Problem statement: Search the listing below for the word "waren" and copy each line that holds it.
=== Section Start ===
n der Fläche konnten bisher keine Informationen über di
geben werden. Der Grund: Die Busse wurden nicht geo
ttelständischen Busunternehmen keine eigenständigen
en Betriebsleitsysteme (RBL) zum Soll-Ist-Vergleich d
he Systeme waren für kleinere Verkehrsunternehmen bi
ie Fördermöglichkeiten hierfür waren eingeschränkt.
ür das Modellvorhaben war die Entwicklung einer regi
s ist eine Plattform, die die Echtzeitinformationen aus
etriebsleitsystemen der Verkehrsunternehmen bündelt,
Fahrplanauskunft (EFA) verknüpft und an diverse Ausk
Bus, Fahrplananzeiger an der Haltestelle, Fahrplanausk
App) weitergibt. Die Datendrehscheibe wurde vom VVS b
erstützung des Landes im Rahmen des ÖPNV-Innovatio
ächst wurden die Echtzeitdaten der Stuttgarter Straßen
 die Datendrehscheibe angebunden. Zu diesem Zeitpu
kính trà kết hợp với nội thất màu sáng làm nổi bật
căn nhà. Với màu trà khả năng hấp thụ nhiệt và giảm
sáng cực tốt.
=== Section End ===
=== Section Start ===
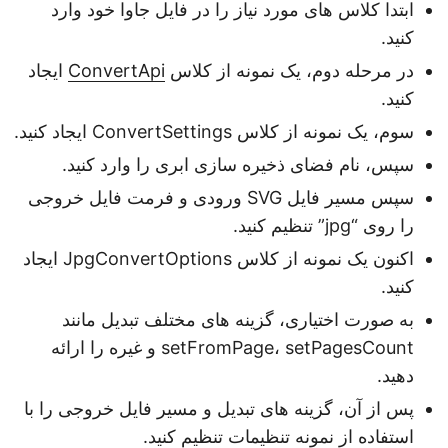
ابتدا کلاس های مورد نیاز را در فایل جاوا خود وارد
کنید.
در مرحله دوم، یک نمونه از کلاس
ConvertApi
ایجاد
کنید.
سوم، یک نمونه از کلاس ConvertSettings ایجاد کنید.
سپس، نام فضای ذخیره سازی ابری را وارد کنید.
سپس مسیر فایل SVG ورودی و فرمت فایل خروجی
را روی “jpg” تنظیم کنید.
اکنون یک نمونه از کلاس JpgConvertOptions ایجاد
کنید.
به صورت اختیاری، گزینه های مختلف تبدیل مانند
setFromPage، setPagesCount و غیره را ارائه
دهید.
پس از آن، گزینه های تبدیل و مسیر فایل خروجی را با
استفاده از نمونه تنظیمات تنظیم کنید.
=== Section End ===
Exercise response:
he Systeme waren für kleinere Verkehrsunternehmen bi
ie Fördermöglichkeiten hierfür waren eingeschränkt.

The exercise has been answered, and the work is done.